Juice Club began with a franchise strategy and opened its second and third stores in northern and southern California in 1993. In 1994 management decided that an expansion strategy focusing on company stores would provide a greater degree of quality and operating control. In 1995 the company changed its name to Jamba Juice Company to provide a point of differentiation as competitors began offering similar healthy juices and smoothies in the marketplace.
In March 1999 Jamba Juice Company merged with Zuka Juice Inc., a smoothie retail chain with 98 smoothie retail units in the western United States. On March 13, 2006, Jamba Juice Company agreed to be acquired by Services Acquisition Corp. International (headed by Steven Berrard, former CEO of Blockbuster Inc.) for $265 million.7 The company went public in November 2006 as Nasdaq-traded JMBA. Jamba Juice stores were owned and franchised by Jamba Juice Company, which was a wholly owned subsidiary of Jamba Inc.

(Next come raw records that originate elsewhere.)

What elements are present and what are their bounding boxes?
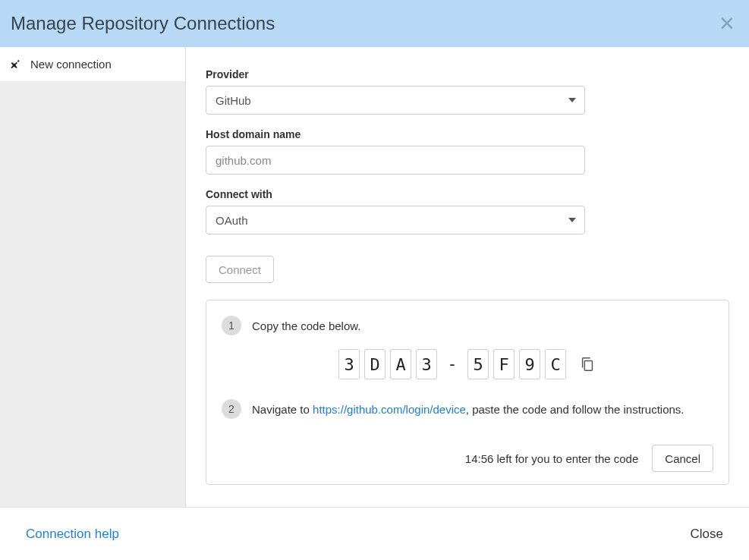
copy-icon[interactable] bbox=[578, 354, 596, 375]
step-2-badge: 2 bbox=[222, 399, 241, 419]
svg-rect-0 bbox=[584, 360, 592, 370]
plug-icon bbox=[9, 58, 23, 71]
step-1-badge: 1 bbox=[222, 316, 241, 335]
close-button[interactable]: Close bbox=[691, 527, 723, 542]
host-domain-input[interactable] bbox=[206, 146, 585, 175]
connect-with-select[interactable]: OAuth bbox=[206, 206, 585, 234]
dialog-title: Manage Repository Connections bbox=[11, 13, 275, 34]
code-char-1: D bbox=[364, 349, 386, 379]
cancel-button[interactable]: Cancel bbox=[652, 445, 713, 472]
code-separator: - bbox=[442, 354, 463, 374]
step-2-row: 2 Navigate to https://github.com/login/d… bbox=[222, 399, 713, 419]
main-panel: Provider GitHub Host domain name Connect… bbox=[186, 47, 749, 507]
code-char-2: A bbox=[390, 349, 411, 379]
code-char-7: 9 bbox=[519, 349, 540, 379]
sidebar-item-new-connection[interactable]: New connection bbox=[0, 47, 185, 82]
instructions-footer: 14:56 left for you to enter the code Can… bbox=[222, 445, 713, 472]
code-char-0: 3 bbox=[338, 349, 360, 379]
instructions-panel: 1 Copy the code below. 3 D A 3 - 5 F 9 C bbox=[206, 300, 729, 485]
code-char-6: F bbox=[493, 349, 515, 379]
step-1-row: 1 Copy the code below. bbox=[222, 316, 713, 335]
provider-label: Provider bbox=[206, 68, 729, 80]
dialog-footer: Connection help Close bbox=[0, 507, 749, 560]
step-2-text: Navigate to https://github.com/login/dev… bbox=[252, 403, 684, 416]
timer-text: 14:56 left for you to enter the code bbox=[465, 452, 639, 465]
connect-with-label: Connect with bbox=[206, 188, 729, 200]
step-2-suffix: , paste the code and follow the instruct… bbox=[466, 403, 684, 416]
sidebar-item-label: New connection bbox=[30, 58, 112, 71]
code-char-8: C bbox=[545, 349, 566, 379]
host-domain-label: Host domain name bbox=[206, 128, 729, 140]
titlebar: Manage Repository Connections ✕ bbox=[0, 0, 749, 47]
dialog-body: New connection Provider GitHub Host doma… bbox=[0, 47, 749, 507]
device-login-link[interactable]: https://github.com/login/device bbox=[313, 403, 466, 416]
step-2-prefix: Navigate to bbox=[252, 403, 313, 416]
field-connect-with: Connect with OAuth bbox=[206, 188, 729, 234]
field-host-domain: Host domain name bbox=[206, 128, 729, 175]
field-provider: Provider GitHub bbox=[206, 68, 729, 115]
code-char-3: 3 bbox=[416, 349, 437, 379]
code-char-5: 5 bbox=[467, 349, 489, 379]
device-code-row: 3 D A 3 - 5 F 9 C bbox=[222, 349, 713, 379]
connection-help-link[interactable]: Connection help bbox=[26, 527, 119, 542]
close-icon[interactable]: ✕ bbox=[719, 14, 735, 33]
step-1-text: Copy the code below. bbox=[252, 319, 360, 332]
connect-button[interactable]: Connect bbox=[206, 256, 274, 283]
sidebar: New connection bbox=[0, 47, 186, 507]
provider-select[interactable]: GitHub bbox=[206, 86, 585, 115]
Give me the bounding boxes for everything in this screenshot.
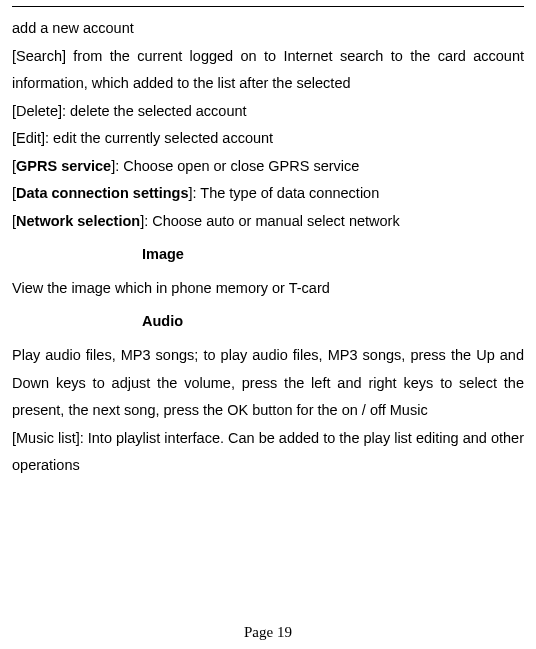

In August 2008 Jamba Juice faced significant leadership changes. Steven Berrard agreed to assume the responsibilities of interim CEO.8 In December 2008, James D. White was named CEO and president, while Berrard remained chairman of the board of directors. Prior to joining Jamba Juice, White had been senior vice president of consumer brands at Safeway, a publicly traded Fortune 100 food and drug retailer. During what CEO White called the turnaround years from 2009 to 2011, he worked to eliminate short-term debt, innovate, expand the menu, and change the business model by refranchising stores, growing internationally, and commercializing product lines.